Cache size is $32 \hspace{0.2cm} KB$ and cache block size is $32 \hspace{0.2cm} B$. So,
$\text{Number of sets} = \dfrac{\text{cache size}}{\text{no. of blocks in a set } \times \text{ block size}}$
$ = \dfrac{32 \hspace{0.2cm}KB}{2 \times 32 \hspace{0.2cm}B} = 512$
So, number of index bits needed $= 9$ ( since $2^9 = 512$). Number of offset bits $= 5$ (since $2^5 = 32 \hspace{0.2cm} B$ is the block size and assuming byte addressing). So, number of tag bits $= 32 - 9 - 5 = 18$ (as memory address is of $32 \hspace{0.2cm} bits$).
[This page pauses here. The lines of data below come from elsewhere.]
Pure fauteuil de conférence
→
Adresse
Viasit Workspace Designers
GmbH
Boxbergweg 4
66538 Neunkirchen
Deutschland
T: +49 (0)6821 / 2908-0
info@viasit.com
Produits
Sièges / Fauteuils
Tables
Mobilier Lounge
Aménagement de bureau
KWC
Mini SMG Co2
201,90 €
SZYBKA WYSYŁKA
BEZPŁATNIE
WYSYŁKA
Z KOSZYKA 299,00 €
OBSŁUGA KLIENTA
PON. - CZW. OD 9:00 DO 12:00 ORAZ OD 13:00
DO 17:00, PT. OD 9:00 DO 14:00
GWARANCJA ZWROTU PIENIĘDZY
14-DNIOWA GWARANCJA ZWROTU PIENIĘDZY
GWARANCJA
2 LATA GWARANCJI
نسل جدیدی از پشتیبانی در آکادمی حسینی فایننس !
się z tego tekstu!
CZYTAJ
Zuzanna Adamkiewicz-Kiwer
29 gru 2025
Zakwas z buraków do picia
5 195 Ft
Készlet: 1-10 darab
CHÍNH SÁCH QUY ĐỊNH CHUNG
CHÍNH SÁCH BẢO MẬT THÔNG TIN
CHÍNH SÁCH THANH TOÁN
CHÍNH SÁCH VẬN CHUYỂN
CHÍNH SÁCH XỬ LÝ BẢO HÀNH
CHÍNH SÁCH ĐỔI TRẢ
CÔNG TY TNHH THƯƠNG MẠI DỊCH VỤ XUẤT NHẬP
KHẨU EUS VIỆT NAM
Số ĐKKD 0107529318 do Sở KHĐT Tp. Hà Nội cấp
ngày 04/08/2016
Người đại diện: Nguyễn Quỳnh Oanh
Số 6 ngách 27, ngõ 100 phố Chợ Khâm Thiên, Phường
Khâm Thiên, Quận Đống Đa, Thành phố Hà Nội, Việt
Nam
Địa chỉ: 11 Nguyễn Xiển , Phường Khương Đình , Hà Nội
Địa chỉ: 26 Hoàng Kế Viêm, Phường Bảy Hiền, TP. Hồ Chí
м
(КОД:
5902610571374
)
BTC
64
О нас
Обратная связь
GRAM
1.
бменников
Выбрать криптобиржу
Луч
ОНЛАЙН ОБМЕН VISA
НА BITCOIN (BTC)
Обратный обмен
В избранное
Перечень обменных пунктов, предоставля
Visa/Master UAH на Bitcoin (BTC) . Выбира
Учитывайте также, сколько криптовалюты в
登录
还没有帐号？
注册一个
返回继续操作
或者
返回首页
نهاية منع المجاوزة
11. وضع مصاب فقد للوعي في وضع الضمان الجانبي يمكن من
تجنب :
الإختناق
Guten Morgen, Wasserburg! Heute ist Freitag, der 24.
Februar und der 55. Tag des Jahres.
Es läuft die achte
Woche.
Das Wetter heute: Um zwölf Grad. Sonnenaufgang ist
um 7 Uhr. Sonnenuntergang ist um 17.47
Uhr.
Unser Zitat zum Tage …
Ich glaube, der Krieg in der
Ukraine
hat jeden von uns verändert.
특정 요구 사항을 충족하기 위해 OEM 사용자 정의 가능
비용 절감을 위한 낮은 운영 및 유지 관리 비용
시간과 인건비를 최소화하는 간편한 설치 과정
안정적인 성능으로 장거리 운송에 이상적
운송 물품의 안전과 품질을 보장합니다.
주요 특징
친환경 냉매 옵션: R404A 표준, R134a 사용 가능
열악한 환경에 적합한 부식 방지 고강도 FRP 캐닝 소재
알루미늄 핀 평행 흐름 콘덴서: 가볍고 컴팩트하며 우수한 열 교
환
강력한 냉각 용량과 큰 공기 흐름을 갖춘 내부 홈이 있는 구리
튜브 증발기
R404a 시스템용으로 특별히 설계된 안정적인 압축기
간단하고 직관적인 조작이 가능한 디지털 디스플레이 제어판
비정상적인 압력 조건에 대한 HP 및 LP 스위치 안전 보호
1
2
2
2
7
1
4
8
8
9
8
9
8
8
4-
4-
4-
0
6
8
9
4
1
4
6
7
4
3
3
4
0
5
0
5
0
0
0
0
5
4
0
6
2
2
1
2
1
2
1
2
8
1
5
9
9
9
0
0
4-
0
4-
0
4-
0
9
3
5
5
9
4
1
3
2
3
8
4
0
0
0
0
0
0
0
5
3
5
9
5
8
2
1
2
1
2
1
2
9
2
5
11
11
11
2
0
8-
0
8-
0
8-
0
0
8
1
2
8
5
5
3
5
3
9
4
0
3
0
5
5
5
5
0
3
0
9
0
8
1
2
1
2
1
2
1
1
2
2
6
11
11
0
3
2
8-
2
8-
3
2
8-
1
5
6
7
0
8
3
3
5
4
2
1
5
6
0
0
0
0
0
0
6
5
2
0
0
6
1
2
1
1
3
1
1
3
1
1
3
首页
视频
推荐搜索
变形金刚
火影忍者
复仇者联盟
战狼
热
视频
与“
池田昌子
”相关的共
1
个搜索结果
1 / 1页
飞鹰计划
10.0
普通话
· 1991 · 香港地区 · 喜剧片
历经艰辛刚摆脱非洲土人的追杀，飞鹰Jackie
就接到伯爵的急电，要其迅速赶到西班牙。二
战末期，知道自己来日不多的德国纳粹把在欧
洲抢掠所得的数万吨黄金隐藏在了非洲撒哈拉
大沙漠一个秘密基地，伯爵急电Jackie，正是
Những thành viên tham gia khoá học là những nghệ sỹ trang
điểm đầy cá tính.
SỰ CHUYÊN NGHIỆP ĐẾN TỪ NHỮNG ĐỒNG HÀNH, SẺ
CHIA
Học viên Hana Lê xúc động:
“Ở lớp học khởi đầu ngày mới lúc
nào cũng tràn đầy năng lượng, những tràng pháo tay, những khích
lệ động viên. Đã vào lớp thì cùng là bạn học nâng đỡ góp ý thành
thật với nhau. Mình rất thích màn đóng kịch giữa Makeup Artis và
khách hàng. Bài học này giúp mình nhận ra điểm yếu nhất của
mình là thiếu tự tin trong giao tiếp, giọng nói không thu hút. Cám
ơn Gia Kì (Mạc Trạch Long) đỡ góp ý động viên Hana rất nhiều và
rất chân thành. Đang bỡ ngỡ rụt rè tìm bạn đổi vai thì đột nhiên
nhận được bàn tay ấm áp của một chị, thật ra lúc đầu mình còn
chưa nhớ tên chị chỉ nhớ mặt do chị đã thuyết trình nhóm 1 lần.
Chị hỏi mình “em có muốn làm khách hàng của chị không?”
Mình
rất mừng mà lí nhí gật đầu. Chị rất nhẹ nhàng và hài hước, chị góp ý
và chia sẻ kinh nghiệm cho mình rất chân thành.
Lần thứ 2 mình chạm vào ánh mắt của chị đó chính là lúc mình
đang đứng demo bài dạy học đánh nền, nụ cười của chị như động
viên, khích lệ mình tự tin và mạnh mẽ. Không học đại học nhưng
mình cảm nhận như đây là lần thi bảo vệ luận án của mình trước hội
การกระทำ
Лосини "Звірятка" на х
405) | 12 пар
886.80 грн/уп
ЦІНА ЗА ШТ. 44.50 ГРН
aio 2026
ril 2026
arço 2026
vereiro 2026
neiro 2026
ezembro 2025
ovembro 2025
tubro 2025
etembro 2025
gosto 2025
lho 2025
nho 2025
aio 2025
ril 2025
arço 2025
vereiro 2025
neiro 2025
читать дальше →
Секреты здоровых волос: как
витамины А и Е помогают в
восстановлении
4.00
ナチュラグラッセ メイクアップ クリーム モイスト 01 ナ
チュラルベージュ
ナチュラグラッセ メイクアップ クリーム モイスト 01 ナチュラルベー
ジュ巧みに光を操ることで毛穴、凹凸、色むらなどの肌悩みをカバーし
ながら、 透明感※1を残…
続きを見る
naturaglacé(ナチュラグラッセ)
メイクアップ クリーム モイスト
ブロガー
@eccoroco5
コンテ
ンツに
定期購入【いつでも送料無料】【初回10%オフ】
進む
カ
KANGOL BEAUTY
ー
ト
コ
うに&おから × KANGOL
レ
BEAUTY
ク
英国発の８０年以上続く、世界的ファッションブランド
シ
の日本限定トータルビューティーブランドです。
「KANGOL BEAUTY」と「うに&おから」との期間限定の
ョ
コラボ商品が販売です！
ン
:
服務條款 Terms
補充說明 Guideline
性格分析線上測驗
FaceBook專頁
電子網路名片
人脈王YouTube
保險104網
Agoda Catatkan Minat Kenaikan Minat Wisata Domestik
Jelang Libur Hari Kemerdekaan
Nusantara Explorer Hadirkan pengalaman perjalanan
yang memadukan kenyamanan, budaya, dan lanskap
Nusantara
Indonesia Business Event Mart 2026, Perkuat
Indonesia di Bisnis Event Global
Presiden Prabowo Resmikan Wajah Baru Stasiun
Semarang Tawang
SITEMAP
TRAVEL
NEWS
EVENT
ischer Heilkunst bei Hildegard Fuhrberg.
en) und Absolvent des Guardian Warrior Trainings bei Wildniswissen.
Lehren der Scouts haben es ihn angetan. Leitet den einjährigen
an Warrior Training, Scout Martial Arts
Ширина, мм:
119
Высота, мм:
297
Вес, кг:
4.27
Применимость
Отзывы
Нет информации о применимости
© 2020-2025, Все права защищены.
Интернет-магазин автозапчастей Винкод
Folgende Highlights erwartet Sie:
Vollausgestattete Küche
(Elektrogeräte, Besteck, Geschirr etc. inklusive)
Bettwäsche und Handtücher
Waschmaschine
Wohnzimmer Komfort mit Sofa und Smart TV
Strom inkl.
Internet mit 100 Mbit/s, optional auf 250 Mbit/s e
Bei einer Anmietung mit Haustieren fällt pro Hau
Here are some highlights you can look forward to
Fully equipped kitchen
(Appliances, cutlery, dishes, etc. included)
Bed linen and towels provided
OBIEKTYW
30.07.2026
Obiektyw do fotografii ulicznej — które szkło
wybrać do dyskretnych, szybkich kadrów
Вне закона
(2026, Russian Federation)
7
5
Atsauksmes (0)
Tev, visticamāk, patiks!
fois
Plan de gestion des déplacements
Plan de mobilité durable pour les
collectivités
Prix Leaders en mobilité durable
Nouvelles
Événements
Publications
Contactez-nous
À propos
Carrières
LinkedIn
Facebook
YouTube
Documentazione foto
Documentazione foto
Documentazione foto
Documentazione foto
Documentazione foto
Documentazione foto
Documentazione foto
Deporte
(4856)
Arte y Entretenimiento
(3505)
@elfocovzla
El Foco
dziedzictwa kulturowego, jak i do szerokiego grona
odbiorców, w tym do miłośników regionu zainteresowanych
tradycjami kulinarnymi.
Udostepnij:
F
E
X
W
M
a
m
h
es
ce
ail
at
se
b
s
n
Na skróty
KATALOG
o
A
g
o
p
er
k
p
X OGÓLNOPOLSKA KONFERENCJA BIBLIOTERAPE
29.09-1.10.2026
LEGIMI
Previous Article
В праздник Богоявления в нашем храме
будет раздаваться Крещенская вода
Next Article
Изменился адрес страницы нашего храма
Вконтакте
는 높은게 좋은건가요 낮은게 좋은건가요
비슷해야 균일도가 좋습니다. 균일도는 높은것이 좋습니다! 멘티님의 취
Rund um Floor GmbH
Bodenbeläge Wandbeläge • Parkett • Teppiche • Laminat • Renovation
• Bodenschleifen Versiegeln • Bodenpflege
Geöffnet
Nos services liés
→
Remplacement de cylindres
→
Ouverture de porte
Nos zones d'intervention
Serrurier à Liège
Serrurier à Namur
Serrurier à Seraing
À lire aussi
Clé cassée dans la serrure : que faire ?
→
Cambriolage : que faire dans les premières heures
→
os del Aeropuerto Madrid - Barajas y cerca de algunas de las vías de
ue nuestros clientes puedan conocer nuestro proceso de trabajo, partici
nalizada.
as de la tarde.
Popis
So, $\text{ time for comparing the data}$ $ \text{= Time to compare the data + Time to select the block in set} \\= 0.6 + 18/10 \text{ ns} \\= 2.4 \text{ ns}.$
(Two comparisons of tag bits need to be done for each block in a set, but they can be carried out in parallel and the succeeding one multiplexed as the output).
Reference: https://courses.cs.washington.edu/courses/cse378/09au/lectures/cse378au09-19.pdf
Correct Answer: $A$